Dec 16, 2023
We recently decided to add a search bar to our documentation page, which was long overdue. After evaluating our options, we decided to use local search for now. This post will guide you through overall implementation process.
The following GIF provides a quick demonstration of the search bar. You can try it out on our documentation site.
We initially considered using Algolia, which is widely used on many other pages and offers a generous free plan. However, we didn't want to rely on a third-party service for a simple search. So, we decided to explore local search options within the browser. There are several options available, such as fusejs and lunrjs, but we ultimately chose minisearch because of its minimalistic design and its ability to fulfill our current needs.
Most search products operate on the same fundamental principles. We need to create doc for the search to be indexed. For minisearch, it would look something like the following code:
const documents = [
{
id: 2,
pageTitle: "Configuration",
contentTitle: "Deployment configuration",
description: "How to configure Stormkit to deploy your applications.",
url: "/docs/deployments/configuration"
},
{
id: 4,
pageTitle: "Auto Deployments",
contentTitle: "Auto Deployments",
description: "Deploy your code automatically when its merged.",
url: "/docs/deployments/auto-deployments"
}
]
const miniSearch = new Minisearch({
fields: ['pageTitle', 'contentTitle', 'description', 'keywords'], // fields to index for full-text search
storeFields: ['pageTitle', 'description', 'url'], // fields to return with search results
})
// Index all documents
miniSearch.addAll(documents)
// Search with default options
let results = miniSearch.search('auto deployments')
We generate our documentation page from .md
files, which contain meta information such as title and description.
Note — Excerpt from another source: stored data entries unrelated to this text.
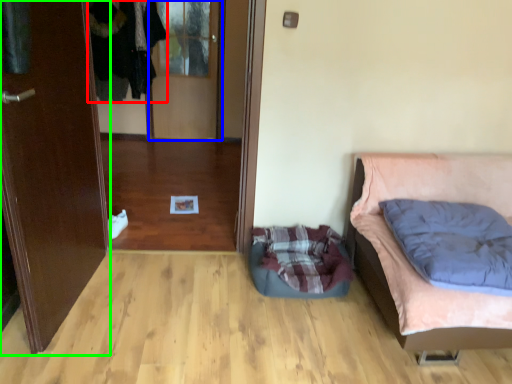 Question: Estimate the real-world distances between objects in this image. Which object is farther from clothing (highlighted by a red box), glass door (highlighted by a blue box) or door (highlighted by a green box)?

Choices:
 (A) glass door
 (B) door

Answer: (B) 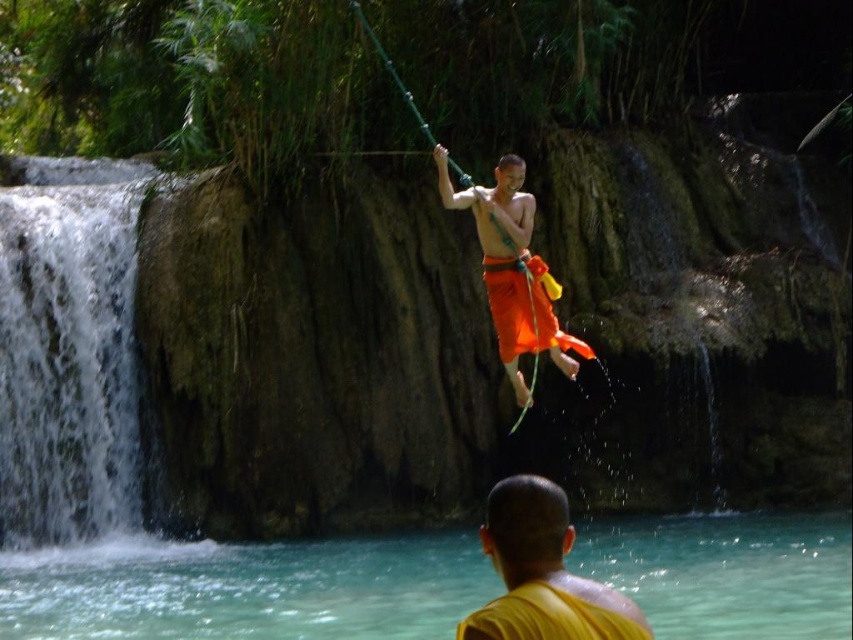 Question: Among these points, which one is nearest to the camera?

Choices:
 (A) (541, 349)
 (B) (33, 172)
 (C) (618, 576)

Answer: (A)

Question: Which of these objects is positioned farthest from the clear turquoise water at lower center?

Choices:
 (A) white frothy water at left
 (B) orange fabric at center
 (C) yellow matte monk at lower center

Answer: (B)

Question: Can you confirm if clear turquoise water at lower center is positioned to the right of orange fabric at center?

Choices:
 (A) no
 (B) yes

Answer: (A)

Question: Does clear turquoise water at lower center appear over white frothy water at left?

Choices:
 (A) yes
 (B) no

Answer: (B)

Question: Does clear turquoise water at lower center appear under orange fabric at center?

Choices:
 (A) yes
 (B) no

Answer: (A)

Question: Which of the following is the closest to the observer?

Choices:
 (A) clear turquoise water at lower center
 (B) yellow matte monk at lower center
 (C) white frothy water at left

Answer: (B) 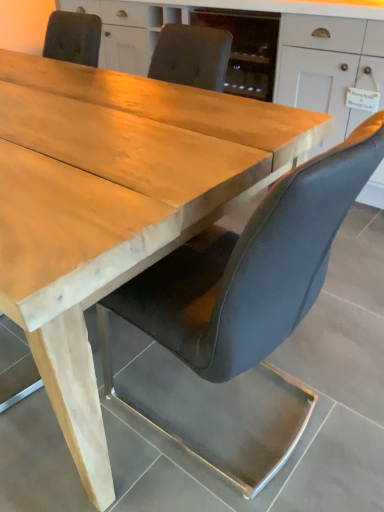 Question: Is leather-like black chair at center wider or thinner than matte white cabinet at upper center?

Choices:
 (A) wide
 (B) thin

Answer: (B)

Question: Looking at the image, does leather-like black chair at center seem bigger or smaller compared to matte white cabinet at upper center?

Choices:
 (A) big
 (B) small

Answer: (B)

Question: In terms of height, does leather-like black chair at center look taller or shorter compared to matte white cabinet at upper center?

Choices:
 (A) tall
 (B) short

Answer: (B)

Question: Considering the positions of matte white cabinet at upper center and leather-like black chair at center in the image, is matte white cabinet at upper center taller or shorter than leather-like black chair at center?

Choices:
 (A) short
 (B) tall

Answer: (B)

Question: From the image's perspective, is matte white cabinet at upper center located above or below leather-like black chair at center?

Choices:
 (A) below
 (B) above

Answer: (B)

Question: Considering the relative positions of matte white cabinet at upper center and leather-like black chair at center in the image provided, is matte white cabinet at upper center to the left or to the right of leather-like black chair at center?

Choices:
 (A) right
 (B) left

Answer: (A)

Question: Considering the positions of point [x=336, y=138] and point [x=196, y=279], is point [x=336, y=138] closer or farther from the camera than point [x=196, y=279]?

Choices:
 (A) farther
 (B) closer

Answer: (A) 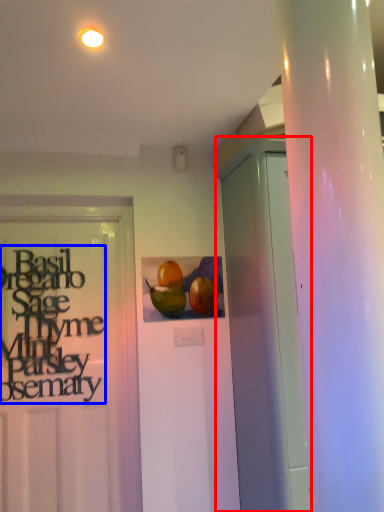 Question: Which object is closer to the camera taking this photo, garage door (highlighted by a red box) or lettering (highlighted by a blue box)?

Choices:
 (A) garage door
 (B) lettering

Answer: (A) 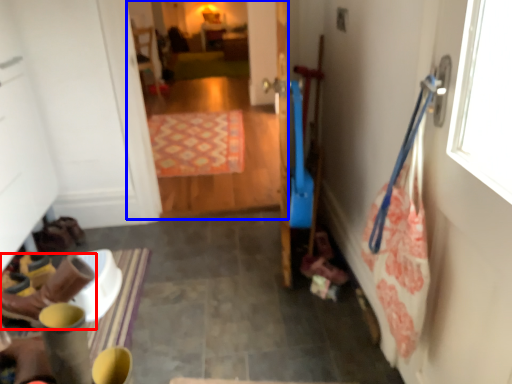 Question: Which object appears farthest to the camera in this image, footwear (highlighted by a red box) or corridor (highlighted by a blue box)?

Choices:
 (A) footwear
 (B) corridor

Answer: (B)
To accomplish this, we have developed a script that reads the .md
files located under the content/docs
directory in our codebase. The script generates a .json
file that can be imported and sent into miniSearch.
If you would like to see the implementation details of this script, please refer to this PR (pull request). During the building phase, the JSON file is generated and fed into the miniSearch construct. This current setup works for us. However, in the future, we may consider creating an API endpoint in Stormkit and fetching this information from there. This would allow us to dynamically change the search behavior.
For the dropdown we used React Autosuggest and applied our own styling on top of it. You can again check the PR for more details. If that is something you need in your page feel free to extract the code that you need and use it.